Citus Cluster Quick Start¶
In this guide we’ll create a Citus cluster with a coordinator node and three workers. Every node will have a secondary for failover. We’ll simulate failure in the coordinator and worker nodes and see how the system continues to function.
This tutorial uses docker-compose in order to separate the architecture design from some of the implementation details. This allows reasonning at the architecture level within this tutorial, and better see which software component needs to be deployed and run on which node.
The setup provided in this tutorial is good for replaying at home in the lab. It is not intended to be production ready though. In particular, no attention have been spent on volume management. After all, this is a tutorial: the goal is to walk through the first steps of using pg_auto_failover to provide HA to a Citus formation.
Pre-requisites¶
When using docker-compose we describe a list of services, each service may run on one or more nodes, and each service just runs a single isolated process in a container.

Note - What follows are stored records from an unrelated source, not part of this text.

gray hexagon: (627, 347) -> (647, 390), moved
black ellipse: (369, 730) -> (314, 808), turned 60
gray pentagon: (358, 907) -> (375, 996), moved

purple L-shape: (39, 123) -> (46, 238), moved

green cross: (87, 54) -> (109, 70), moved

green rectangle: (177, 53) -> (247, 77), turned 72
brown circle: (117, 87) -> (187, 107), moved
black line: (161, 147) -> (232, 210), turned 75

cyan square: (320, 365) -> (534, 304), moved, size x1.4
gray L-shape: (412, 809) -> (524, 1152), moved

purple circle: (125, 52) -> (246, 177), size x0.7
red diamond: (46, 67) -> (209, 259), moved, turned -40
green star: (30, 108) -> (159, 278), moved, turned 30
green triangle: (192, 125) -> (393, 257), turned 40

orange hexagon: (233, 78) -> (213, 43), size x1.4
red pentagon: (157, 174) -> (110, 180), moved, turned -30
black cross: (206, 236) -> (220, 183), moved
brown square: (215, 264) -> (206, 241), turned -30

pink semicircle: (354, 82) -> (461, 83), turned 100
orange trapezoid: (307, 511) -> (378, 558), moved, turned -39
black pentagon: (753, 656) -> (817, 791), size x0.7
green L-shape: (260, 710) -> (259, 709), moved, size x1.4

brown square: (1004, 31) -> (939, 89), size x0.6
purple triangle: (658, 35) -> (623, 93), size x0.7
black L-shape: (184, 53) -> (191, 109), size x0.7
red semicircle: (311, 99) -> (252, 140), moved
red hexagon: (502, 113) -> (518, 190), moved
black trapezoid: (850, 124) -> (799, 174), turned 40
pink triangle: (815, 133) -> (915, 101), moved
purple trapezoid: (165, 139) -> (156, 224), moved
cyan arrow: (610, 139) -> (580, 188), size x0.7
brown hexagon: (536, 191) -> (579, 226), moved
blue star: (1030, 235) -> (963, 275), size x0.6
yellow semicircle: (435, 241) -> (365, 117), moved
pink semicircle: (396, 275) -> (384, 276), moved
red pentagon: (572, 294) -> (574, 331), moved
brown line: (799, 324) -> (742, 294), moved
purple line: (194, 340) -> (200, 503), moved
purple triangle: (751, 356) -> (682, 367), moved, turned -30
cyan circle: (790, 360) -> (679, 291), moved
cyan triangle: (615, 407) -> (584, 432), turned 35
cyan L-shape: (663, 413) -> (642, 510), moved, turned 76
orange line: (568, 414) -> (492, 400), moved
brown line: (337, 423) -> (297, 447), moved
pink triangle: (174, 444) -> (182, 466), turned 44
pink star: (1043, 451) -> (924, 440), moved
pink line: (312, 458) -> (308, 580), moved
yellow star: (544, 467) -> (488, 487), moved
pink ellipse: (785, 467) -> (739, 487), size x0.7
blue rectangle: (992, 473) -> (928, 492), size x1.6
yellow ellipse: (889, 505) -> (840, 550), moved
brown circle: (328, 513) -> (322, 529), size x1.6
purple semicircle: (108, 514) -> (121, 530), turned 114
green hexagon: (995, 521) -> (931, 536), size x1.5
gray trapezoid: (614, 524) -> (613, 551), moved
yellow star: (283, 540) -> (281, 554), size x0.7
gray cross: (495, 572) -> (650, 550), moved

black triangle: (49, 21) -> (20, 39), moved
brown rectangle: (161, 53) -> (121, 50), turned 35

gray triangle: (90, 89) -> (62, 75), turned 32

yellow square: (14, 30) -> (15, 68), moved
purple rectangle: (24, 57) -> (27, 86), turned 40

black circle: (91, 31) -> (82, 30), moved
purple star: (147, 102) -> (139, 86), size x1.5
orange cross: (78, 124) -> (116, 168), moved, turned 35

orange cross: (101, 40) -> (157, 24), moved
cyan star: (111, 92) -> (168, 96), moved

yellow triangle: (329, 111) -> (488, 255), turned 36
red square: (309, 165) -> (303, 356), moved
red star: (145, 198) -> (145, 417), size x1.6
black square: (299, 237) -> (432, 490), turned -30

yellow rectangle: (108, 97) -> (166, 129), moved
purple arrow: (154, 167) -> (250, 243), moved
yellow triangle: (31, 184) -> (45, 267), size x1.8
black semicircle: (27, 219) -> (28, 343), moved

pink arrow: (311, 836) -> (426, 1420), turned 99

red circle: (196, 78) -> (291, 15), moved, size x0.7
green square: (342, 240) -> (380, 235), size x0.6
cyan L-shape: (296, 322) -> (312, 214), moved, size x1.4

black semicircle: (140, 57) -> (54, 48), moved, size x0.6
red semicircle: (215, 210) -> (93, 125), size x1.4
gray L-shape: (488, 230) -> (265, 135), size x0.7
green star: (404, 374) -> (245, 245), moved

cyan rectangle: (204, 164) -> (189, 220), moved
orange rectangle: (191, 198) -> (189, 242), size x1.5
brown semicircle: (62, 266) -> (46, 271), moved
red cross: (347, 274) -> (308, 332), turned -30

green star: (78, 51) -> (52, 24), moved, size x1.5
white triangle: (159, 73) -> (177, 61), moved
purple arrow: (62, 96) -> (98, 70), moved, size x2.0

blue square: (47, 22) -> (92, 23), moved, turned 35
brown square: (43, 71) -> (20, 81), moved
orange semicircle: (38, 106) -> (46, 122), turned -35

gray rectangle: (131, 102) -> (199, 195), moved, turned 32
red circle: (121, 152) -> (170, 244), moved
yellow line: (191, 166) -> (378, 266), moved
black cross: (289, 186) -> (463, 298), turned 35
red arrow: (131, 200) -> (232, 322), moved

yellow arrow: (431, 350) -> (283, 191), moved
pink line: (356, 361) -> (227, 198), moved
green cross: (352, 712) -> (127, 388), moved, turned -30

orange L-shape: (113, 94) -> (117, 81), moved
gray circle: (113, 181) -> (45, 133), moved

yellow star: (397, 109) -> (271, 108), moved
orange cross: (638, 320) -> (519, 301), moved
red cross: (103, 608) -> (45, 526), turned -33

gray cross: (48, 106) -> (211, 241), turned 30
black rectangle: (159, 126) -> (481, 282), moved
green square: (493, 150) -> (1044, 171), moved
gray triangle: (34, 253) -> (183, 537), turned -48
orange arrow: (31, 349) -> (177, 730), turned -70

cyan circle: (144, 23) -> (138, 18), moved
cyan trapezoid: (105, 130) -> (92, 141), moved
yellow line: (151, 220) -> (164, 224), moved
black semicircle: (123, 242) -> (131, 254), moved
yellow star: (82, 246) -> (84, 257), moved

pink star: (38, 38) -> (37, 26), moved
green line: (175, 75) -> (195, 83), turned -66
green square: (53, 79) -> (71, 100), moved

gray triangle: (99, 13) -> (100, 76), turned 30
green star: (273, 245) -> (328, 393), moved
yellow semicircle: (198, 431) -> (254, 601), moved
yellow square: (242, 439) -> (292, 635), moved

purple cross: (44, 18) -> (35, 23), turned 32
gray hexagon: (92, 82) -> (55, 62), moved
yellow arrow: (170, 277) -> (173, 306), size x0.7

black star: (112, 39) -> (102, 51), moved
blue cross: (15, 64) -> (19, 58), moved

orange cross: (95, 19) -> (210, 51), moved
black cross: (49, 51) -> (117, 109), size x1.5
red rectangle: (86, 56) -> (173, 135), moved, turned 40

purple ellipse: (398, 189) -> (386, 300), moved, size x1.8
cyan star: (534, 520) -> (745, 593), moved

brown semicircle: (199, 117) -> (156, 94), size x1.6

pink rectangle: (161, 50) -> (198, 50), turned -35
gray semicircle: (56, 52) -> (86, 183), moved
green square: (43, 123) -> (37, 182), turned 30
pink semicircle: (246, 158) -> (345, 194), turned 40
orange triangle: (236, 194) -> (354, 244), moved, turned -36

Within the context of a tutorial, or even a development environment, this matches very well to provisioning separate physical machines on-prem, or Virtual Machines either on-prem on in a Cloud service.
The docker image used in this tutorial is named pg_auto_failover:citus. It
can be built locally when using the attached Dockerfile
found within the GitHub repository for pg_auto_failover.
To build the image, either use the provided Makefile and run make build
,
or run the docker build command directly:
$ git clone https://github.com/citusdata/pg_auto_failover
$ cd pg_auto_failover/docs/cluster
$ docker build -t pg_auto_failover:citus -f Dockerfile ../..
$ docker-compose build
Our first Citus Cluster¶
To create a cluster we use the following docker-compose definition:
1version: "3.9" # optional since v1.27.0
2
3services:
4
5 monitor:
6 image: pg_auto_failover:citus
7 environment:
8 PGDATA: /tmp/pgaf
9 command: |
10 pg_autoctl create monitor --ssl-self-signed --auth trust --run
11 expose:
12 - 5432
13
14 coord:
15 image: pg_auto_failover:citus
16 environment:
17 PGDATA: /tmp/pgaf
18 PGUSER: citus
19 PGDATABASE: citus
20 PG_AUTOCTL_MONITOR: "postgresql://autoctl_node@monitor/pg_auto_failover"
21 expose:
22 - 5432
23 command: |
24 pg_autoctl create coordinator --ssl-self-signed --auth trust --pg-hba-lan --run
25
26 worker:
27 image: pg_auto_failover:citus
28 environment:
29 PGDATA: /tmp/pgaf
30 PGUSER: citus
31 PGDATABASE: citus
32 PG_AUTOCTL_MONITOR: "postgresql://autoctl_node@monitor/pg_auto_failover"
33 expose:
34 - 5432
35 command: |
36 pg_autoctl create worker --ssl-self-signed --auth trust --pg-hba-lan --run
To run the full Citus cluster with HA from this definition, we can use the following command:
$ docker-compose up --scale coord=2 --scale worker=6
The command above starts the services up. The command also specifies a
--scale
option that is different for each service. We need:
one monitor node, and the default scale for a service is 1,
one primary Citus coordinator node and one secondary Cituscoordinator node, which is to say two coordinator nodes,
and three Citus worker nodes, each worker with both a primary Postgres node and a secondary Postgres node, so that’s a scale of 6 here.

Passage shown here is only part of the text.